[Originally written July 18 2020]
Upon entering Verona, Caliban greeted me with yet another egg, bringing the total count of unhatched Grendels in my inventory to seven. I decided that things were getting rather out of hand, so it would be wisest to clear the backlog by hatching all of them, examining their genetics, and exporting the ones who didn’t make the cut. Before I could get started though, I wanted to put a temporary stop to the egg madness, so I isolated Caliban for a while in the Comms Room. It was also at this point that I gave up on naming the creatures after characters who I knew who they were and/or were major characters and just started picking names off an internet list.Just as I hatched the final egg, I got a notification that another one was on its way, from Viola and Brutus. I waffled a bit on whether to stash the egg in my inventory or just airlock it immediately, but decided that was a choice for another time. I had lots of genetics to look at.
And since I had so many genetics to look at, I didn’t want to manually cross reference them all. Instead, I improved my existing gendiff script to compare a child genome to parent genomes for me (and while I was at it, I fixed both the existing version and my new mutation finder so they would no longer look at the genus gene). After completing the script, I ran it on Viola against the default Jungle and Banshee Grendel genomes, since I already had a manually-generated ground truth for this.
Through a very long time spent manually cross referencing, I had previously found 14 differences, all alterations.
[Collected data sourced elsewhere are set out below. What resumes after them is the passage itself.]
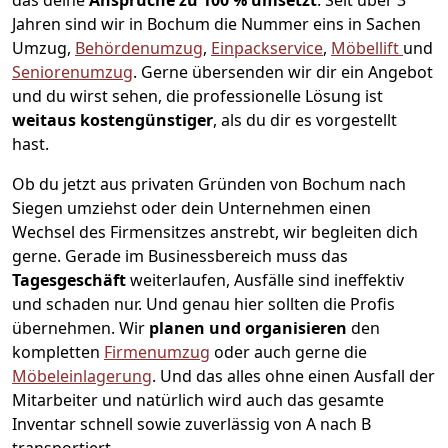
das deine
Ansprüche zu 100 % umsetzt
. Seit über 3
Jahren sind wir in Bochum die Nummer eins in Sachen
Umzug,
Behördenumzug
,
Einpackservice
,
Möbellift
und
Seniorenumzug
.
Gerne übersenden wir dir ein Angebot
und du wirst sehen, die professionelle Lösung ist
weitaus kostengünstiger
, als du dir es vorgestellt
hast.
Ob du jetzt aus privaten Gründen von Bochum nach
Siegen umziehst oder dein Unternehmen einen
Wechsel des Firmensitzes anstrebt, wir begleiten dich
gerne. Gerade im Businessbereich muss das
Tagesgeschäft
weiterlaufen, Ausfälle sind ineffektiv
und schaden nur. Und genau hier sollten die Profis
übernehmen.
Wir
planen und organisieren
den
kompletten
Firmenumzug
oder auch gerne die
Möbeleinlagerung
. Und das alles ohne einen Ausfall der
Mitarbeiter und natürlich wird auch das gesamte
Inventar schnell sowie zuverlässig von A nach B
One was the genus gene and would not be counted in the new version of the script, so that left 13 differences. Eight were pigments and pigment bleeds, two were pose genes, one was an emitter, and two others I didn’t write down since they seemed to be false positives from gendiff.exe (or perhaps I just couldn’t see what was different about them). Sure enough…
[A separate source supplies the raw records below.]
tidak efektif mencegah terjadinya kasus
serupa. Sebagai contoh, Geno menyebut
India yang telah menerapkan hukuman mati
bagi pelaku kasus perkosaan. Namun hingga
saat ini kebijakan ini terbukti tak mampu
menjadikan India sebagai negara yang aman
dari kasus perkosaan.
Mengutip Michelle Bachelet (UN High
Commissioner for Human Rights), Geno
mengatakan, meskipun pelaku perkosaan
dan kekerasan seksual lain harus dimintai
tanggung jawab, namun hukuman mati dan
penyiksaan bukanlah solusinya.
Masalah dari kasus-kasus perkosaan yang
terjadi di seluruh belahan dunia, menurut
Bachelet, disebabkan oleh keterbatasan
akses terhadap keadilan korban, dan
But… that receptor removal is something I didn’t see before. Removals are tricky, since by nature you only have the parent’s gene number. Which means you can’t just look up the child gene number in the other parent’s difference output and see if it also appears there, and the same gene may have different numbers in the parents so you can’t necessarily just look for mom’s gene ID in dad’s output. Instead, my script compares mom to dad. If an omission as compared to mom is inherited from dad already lacking the gene, then mom’s instance of the gene will appear as an insertion when you compare her to him. That’s what my script looks for, and if it doesn’t find that insertion, it concludes that dad isn’t missing the gene, which means the kid’s omission is a mutation.
If it finds an alteration of mom’s gene in the comparison between parents, that gives us the gene ID for the same gene in dad, but otherwise, there’s no way to look it up from gendiff.exe output, thus the ???? in the output above. That’s not such a huge loss, though, because if there’s no alteration entry, then dad’s version of the gene is the same as mom’s and there’s no need to look it up anyway.
On seeing this output I went back to look at my script and double check the logic but I couldn’t find anything wrong with it. So instead I opened up Genetics Kit. Gene 0428 in the Banshee Grendel genome is the receptor for muscle toxin, and after finding out what it was, I manually found the corresponding gene in the Jungle Grendel. And sure enough, this gene is indeed missing in Viola (and by extension, Sebastian). Which, if I understand correctly, means they’re both immune to this toxin. Interesting! And I completely missed this with my manual check!